▸ **WORK INSTRUCTION**
Copy exactly the lines that run from the one containing "All membership applications" through the end of the entries, both ends included.
_ _ _ _
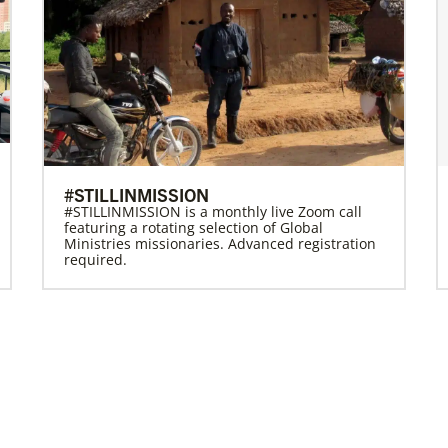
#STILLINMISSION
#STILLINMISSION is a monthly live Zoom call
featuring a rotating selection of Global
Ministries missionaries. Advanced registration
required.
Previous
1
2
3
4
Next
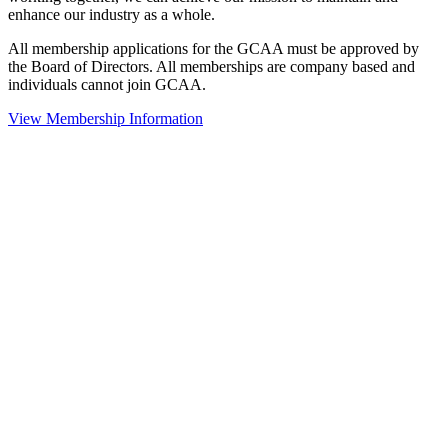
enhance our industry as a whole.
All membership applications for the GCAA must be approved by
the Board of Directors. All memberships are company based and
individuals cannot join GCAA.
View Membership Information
_ _ _ _
▸ **WRITTEN RESPONSE**
All membership applications for the GCAA must be approved by
the Board of Directors. All memberships are company based and
individuals cannot join GCAA.
View Membership Information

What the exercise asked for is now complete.